Six ans après le retrait de l’ancien président Donald Trump de l’accord sur le nucléaire iranien, les conséquences désastreuses de cette décision continuent de s’additionner.

Outre le fait que l’Iran n’a jamais été aussi proche d’une capacité d’armement nucléaire, nous devons maintenant examiner comment la dégradation de la situation sécuritaire au Moyen-Orient a considérablement augmenté les enjeux. Trump avait promis un « meilleur accord », mais au lieu de cela, nous avons eu droit à une bévue de plus en plus coûteuse qui pourrait être impossible à réparer.

Pour bien comprendre l’énormité de la décision de Trump de quitter l’accord avec l’Iran, il faut réfléchir à ce qui suit : Lorsque les États-Unis et l’Iran respectaient l’accord, on estimait qu’il faudrait environ un an à l’Iran pour produire suffisamment de matières fissiles (dans ce cas, de l’uranium de qualité militaire) pour fabriquer une bombe nucléaire (c’est ce que l’on appelle le « breakout time »). Les États négociant avec l’Iran (États-Unis, Russie, Chine, Grande-Bretagne, France et Allemagne) ont estimé que ce délai serait suffisant pour répondre à d’éventuelles violations et empêcher l’Iran de produire une bombe. Même si l’Iran devait acquérir suffisamment de matières fissiles, il lui faudrait encore un an pour fabriquer une arme nucléaire livrable. En mai 2018, l’accord fonctionnait et était considéré (par la plupart) comme une grande réussite.

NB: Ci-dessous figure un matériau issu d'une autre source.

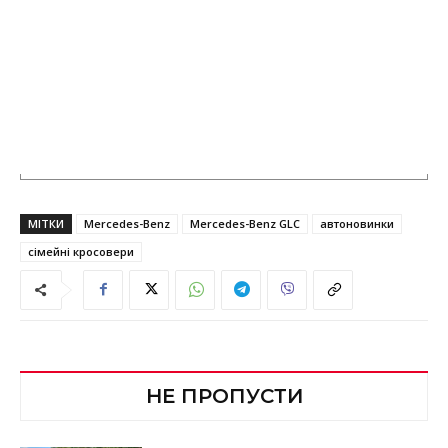
МІТКИ
Mercedes-Benz
Mercedes-Benz GLC
автоновинки
сімейні кросовери
НЕ ПРОПУСТИ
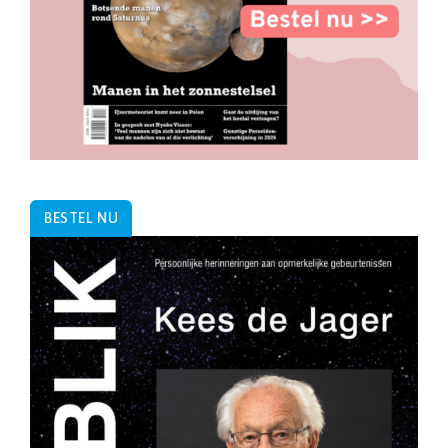
BESTEL NU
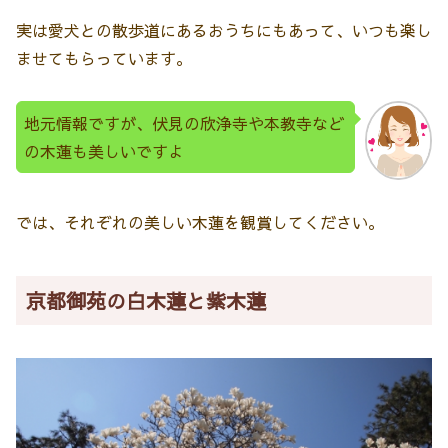
実は愛犬との散歩道にあるおうちにもあって、いつも楽し
ませてもらっています。
地元情報ですが、伏見の欣浄寺や本教寺など
の木蓮も美しいですよ
では、それぞれの美しい木蓮を観賞してください。
京都御苑の白木蓮と紫木蓮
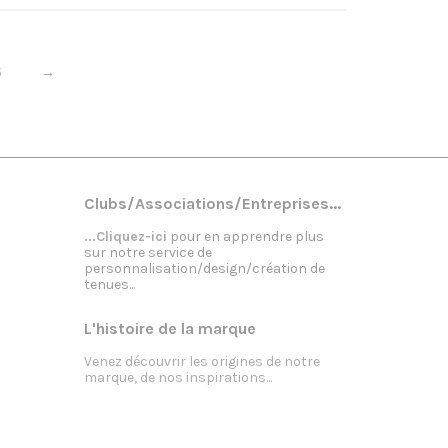
5
→
Clubs/Associations/Entreprises...
...Cliquez-ici
pour en apprendre plus
sur notre service de
personnalisation/design/création de
tenues...
L'histoire de la marque
Venez découvrir les origines de notre
marque, de nos inspirations...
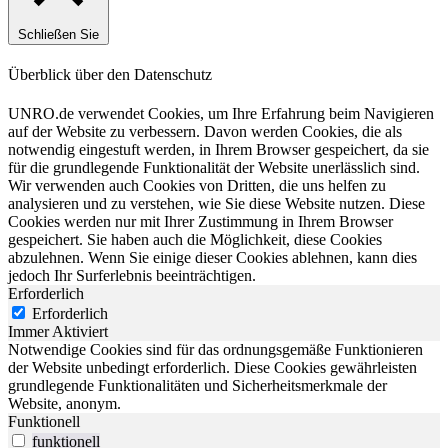
Schließen Sie
Überblick über den Datenschutz
UNRO.de verwendet Cookies, um Ihre Erfahrung beim Navigieren
auf der Website zu verbessern. Davon werden Cookies, die als
notwendig eingestuft werden, in Ihrem Browser gespeichert, da sie
für die grundlegende Funktionalität der Website unerlässlich sind.
Wir verwenden auch Cookies von Dritten, die uns helfen zu
analysieren und zu verstehen, wie Sie diese Website nutzen. Diese
Cookies werden nur mit Ihrer Zustimmung in Ihrem Browser
gespeichert. Sie haben auch die Möglichkeit, diese Cookies
abzulehnen. Wenn Sie einige dieser Cookies ablehnen, kann dies
jedoch Ihr Surferlebnis beeinträchtigen.
Erforderlich
Erforderlich
Immer Aktiviert
Notwendige Cookies sind für das ordnungsgemäße Funktionieren
der Website unbedingt erforderlich. Diese Cookies gewährleisten
grundlegende Funktionalitäten und Sicherheitsmerkmale der
Website, anonym.
Funktionell
funktionell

Puis le président Trump a quitté unilatéralement l’accord, le qualifiant d' »horrible accord unilatéral qui n’aurait jamais dû être conclu ». Et maintenant, nous sommes dans une situation bien pire. L’Iran affirme qu’il n’a pas l’intention de fabriquer des armes nucléaires et les services de renseignement américains ne voient pas d’efforts de la part de Téhéran pour se doter d’une arme. Pourtant, Téhéran ne serait pas à un an mais à quelques semaines de pouvoir produire suffisamment de matières fissiles pour fabriquer une bombe s’il le souhaite.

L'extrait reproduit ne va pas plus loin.